▶ **Instructions to follow**
From the records below, please print only the lines from the one containing "List all visible" through the one containing "Enumerate the UI", both included. Skip the pictures.

** Opening Material provided block **

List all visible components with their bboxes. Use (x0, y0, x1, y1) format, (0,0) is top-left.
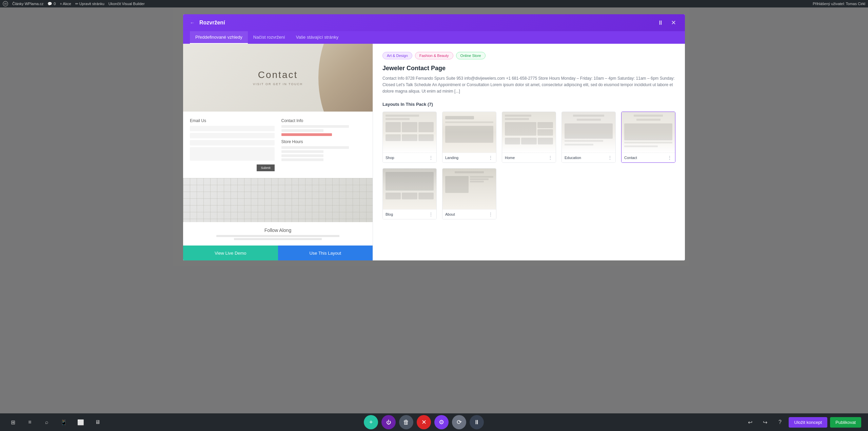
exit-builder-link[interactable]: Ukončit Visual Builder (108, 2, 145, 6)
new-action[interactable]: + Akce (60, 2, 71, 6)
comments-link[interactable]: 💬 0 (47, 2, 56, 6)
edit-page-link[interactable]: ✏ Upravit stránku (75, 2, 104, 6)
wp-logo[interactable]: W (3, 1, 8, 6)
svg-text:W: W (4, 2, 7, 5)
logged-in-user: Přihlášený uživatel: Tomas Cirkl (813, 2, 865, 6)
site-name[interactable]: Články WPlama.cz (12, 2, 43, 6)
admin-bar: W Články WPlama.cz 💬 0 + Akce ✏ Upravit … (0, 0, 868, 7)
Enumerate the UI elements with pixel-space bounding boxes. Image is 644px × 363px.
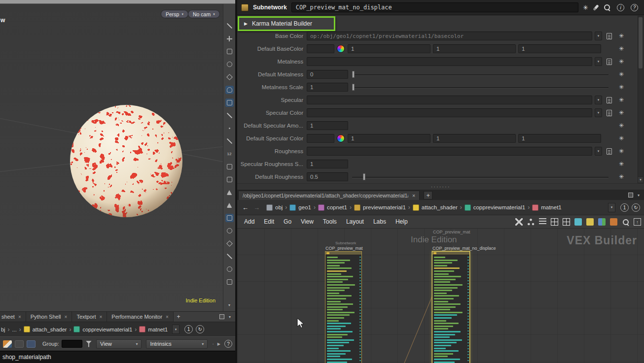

** Closing Material provided block **
** Opening Material provided block **

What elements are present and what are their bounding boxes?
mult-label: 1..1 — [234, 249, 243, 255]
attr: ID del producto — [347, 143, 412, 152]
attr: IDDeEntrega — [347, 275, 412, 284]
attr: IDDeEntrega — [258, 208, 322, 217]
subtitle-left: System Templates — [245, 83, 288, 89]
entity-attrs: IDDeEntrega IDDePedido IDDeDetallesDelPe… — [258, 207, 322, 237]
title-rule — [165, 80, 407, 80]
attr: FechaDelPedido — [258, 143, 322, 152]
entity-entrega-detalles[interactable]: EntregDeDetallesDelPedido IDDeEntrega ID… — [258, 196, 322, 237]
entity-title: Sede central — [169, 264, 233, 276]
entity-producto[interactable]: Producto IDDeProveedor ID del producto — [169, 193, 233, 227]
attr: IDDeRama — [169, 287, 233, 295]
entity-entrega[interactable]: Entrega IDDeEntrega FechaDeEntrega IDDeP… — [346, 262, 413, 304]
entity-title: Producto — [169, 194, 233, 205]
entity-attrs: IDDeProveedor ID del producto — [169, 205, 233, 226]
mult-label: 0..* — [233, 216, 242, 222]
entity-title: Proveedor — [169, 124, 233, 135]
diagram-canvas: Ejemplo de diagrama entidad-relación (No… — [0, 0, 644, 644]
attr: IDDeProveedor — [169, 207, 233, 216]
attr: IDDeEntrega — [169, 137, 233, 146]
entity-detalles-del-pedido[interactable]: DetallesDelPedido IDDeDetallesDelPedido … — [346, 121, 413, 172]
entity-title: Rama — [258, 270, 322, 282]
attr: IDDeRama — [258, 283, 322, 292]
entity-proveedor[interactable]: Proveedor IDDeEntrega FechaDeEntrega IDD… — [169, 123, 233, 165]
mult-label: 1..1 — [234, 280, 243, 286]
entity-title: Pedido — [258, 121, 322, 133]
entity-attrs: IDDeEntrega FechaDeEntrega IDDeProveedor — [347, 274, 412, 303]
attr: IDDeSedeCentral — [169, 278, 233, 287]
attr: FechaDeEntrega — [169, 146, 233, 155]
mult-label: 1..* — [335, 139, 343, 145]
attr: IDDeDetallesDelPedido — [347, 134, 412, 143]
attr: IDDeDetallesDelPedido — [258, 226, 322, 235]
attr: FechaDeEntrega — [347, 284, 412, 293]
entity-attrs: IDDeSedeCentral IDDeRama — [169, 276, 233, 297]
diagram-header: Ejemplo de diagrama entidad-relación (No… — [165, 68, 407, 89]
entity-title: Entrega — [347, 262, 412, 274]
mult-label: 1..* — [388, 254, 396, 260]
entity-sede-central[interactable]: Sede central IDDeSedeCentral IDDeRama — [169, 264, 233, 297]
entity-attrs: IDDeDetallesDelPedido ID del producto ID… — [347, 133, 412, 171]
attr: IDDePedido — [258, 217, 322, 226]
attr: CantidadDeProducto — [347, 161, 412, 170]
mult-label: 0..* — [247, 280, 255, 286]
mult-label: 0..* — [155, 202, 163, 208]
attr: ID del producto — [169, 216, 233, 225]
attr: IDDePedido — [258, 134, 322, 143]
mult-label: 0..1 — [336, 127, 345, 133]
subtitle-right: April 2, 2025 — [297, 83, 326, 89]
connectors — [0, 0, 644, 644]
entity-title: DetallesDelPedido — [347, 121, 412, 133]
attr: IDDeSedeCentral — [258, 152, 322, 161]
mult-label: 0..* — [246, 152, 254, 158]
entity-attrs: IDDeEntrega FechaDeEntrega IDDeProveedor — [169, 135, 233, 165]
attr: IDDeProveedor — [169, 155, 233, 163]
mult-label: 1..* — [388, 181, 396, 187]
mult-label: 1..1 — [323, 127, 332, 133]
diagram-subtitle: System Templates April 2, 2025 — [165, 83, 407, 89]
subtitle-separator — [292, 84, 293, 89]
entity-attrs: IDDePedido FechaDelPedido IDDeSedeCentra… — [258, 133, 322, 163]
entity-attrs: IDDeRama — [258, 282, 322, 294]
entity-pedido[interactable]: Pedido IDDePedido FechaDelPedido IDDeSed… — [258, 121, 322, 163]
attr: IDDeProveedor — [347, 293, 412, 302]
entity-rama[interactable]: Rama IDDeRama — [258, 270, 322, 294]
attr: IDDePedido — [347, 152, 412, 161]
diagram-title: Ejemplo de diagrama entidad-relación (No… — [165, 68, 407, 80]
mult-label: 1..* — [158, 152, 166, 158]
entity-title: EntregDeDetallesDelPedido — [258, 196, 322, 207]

** Closing Material provided block **
** Opening Material provided block **

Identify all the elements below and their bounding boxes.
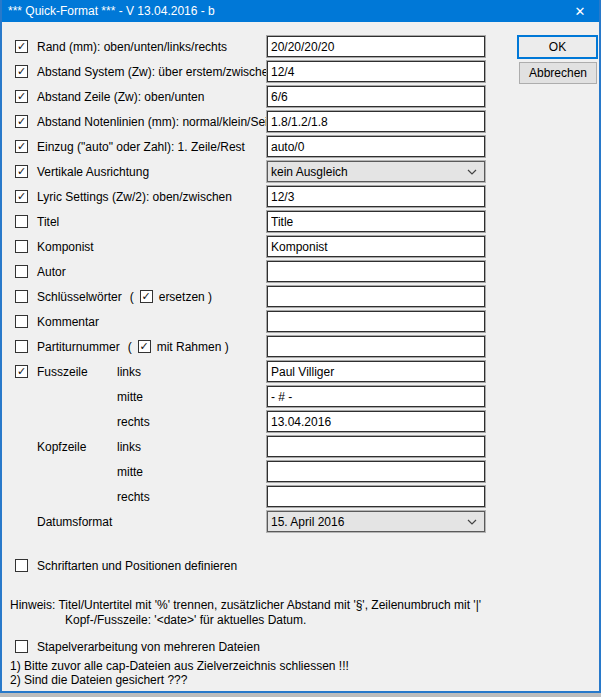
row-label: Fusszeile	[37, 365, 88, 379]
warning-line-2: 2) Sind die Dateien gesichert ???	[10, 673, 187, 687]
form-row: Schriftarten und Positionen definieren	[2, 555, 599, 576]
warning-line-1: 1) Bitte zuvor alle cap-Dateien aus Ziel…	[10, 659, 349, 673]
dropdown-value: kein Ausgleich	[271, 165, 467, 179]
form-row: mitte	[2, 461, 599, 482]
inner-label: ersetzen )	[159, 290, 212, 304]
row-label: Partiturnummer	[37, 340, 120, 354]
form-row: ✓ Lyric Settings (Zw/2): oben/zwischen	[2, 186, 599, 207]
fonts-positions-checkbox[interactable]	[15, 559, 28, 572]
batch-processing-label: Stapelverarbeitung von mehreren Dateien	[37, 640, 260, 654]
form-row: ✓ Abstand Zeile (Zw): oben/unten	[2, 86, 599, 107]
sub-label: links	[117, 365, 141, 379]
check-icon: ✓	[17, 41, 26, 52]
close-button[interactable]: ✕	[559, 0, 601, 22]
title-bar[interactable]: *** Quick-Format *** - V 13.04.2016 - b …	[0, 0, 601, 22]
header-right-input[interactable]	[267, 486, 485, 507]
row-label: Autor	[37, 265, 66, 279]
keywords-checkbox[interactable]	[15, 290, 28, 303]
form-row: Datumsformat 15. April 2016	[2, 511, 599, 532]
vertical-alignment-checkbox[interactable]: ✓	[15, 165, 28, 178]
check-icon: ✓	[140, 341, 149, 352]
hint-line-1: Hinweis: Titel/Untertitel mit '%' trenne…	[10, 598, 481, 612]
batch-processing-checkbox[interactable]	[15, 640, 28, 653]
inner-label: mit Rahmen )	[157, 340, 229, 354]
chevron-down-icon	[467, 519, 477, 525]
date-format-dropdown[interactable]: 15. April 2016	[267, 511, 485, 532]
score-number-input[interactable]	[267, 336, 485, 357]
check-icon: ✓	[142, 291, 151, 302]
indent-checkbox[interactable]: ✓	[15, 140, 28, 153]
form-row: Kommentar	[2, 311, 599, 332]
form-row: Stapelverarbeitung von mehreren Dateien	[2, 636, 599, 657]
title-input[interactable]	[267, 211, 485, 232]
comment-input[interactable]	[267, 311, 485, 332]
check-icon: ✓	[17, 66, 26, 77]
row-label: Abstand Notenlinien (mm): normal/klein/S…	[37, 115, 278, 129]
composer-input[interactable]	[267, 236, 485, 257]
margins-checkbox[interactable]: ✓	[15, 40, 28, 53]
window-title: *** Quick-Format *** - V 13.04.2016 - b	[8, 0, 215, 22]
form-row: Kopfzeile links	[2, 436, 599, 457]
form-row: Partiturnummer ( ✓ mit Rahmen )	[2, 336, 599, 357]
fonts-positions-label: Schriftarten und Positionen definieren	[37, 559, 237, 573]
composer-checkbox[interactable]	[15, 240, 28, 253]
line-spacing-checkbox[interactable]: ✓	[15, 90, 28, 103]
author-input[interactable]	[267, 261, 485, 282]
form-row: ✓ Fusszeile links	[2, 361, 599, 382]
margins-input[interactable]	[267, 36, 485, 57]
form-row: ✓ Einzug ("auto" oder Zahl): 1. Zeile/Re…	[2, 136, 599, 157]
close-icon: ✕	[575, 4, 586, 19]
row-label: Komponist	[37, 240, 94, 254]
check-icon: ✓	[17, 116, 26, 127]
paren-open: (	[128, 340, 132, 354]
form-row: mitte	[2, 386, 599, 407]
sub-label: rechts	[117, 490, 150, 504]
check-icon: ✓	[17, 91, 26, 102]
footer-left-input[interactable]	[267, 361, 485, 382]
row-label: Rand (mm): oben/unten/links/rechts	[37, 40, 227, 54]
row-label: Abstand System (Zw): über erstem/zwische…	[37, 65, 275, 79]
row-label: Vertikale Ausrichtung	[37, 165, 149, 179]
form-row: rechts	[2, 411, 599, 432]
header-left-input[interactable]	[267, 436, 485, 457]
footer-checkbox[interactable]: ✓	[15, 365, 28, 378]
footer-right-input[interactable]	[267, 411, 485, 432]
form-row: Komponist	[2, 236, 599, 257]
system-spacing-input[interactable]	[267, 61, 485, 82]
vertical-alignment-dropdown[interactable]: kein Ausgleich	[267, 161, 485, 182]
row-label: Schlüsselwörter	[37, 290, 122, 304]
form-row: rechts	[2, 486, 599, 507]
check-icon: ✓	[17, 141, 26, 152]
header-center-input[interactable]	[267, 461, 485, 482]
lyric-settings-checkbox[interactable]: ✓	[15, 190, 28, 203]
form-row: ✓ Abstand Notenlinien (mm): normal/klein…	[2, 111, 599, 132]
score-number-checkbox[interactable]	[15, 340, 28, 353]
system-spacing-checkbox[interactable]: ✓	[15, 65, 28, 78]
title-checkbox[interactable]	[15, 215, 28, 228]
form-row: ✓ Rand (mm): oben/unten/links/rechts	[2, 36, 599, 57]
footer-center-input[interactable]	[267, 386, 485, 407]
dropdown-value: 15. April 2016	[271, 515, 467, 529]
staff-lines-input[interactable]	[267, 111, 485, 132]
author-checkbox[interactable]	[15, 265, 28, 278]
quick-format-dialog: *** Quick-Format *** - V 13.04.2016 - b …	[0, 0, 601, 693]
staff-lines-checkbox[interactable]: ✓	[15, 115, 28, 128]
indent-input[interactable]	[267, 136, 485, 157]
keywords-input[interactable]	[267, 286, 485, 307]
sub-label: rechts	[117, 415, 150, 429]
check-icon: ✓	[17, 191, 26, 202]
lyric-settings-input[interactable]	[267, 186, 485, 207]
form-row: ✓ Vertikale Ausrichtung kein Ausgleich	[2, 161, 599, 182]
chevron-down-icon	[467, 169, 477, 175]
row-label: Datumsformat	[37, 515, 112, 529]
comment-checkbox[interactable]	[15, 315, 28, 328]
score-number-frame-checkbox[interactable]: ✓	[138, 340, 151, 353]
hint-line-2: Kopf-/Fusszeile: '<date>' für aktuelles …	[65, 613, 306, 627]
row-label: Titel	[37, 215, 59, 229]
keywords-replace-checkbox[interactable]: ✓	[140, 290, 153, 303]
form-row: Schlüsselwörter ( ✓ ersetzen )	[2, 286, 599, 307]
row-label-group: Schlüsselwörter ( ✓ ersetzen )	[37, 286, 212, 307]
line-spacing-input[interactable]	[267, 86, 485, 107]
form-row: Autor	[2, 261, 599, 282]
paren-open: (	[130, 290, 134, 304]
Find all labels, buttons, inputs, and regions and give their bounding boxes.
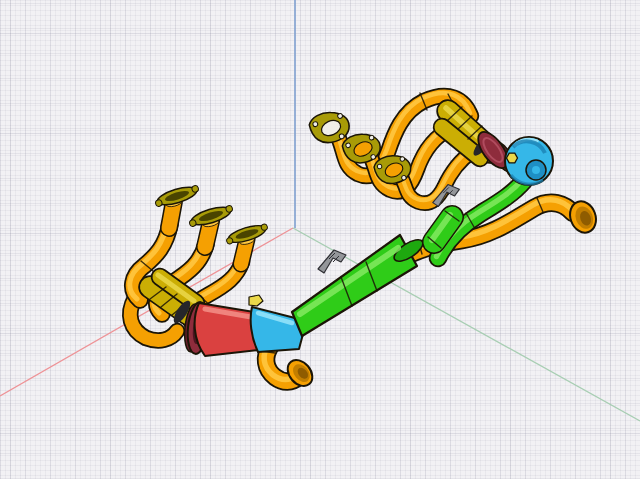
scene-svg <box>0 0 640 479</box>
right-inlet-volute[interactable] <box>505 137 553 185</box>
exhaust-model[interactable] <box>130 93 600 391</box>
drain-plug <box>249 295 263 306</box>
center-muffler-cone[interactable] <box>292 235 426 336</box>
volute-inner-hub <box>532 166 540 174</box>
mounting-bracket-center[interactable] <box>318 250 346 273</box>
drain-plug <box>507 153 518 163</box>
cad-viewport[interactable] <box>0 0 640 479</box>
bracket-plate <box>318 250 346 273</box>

** Closing Material provided block **

▶ **Response to this exercise**
List all visible components with their bboxes. Use (x0, y0, x1, y1) format, (0,0) is top-left.
exit-builder-link[interactable]: Ukončit Visual Builder (108, 2, 145, 6)
new-action[interactable]: + Akce (60, 2, 71, 6)
comments-link[interactable]: 💬 0 (47, 2, 56, 6)
edit-page-link[interactable]: ✏ Upravit stránku (75, 2, 104, 6)
wp-logo[interactable]: W (3, 1, 8, 6)
svg-text:W: W (4, 2, 7, 5)
logged-in-user: Přihlášený uživatel: Tomas Cirkl (813, 2, 865, 6)
site-name[interactable]: Články WPlama.cz (12, 2, 43, 6)
admin-bar: W Články WPlama.cz 💬 0 + Akce ✏ Upravit … (0, 0, 868, 7)
Enumerate the UI elements with pixel-space bounding boxes. Image is 644px × 363px.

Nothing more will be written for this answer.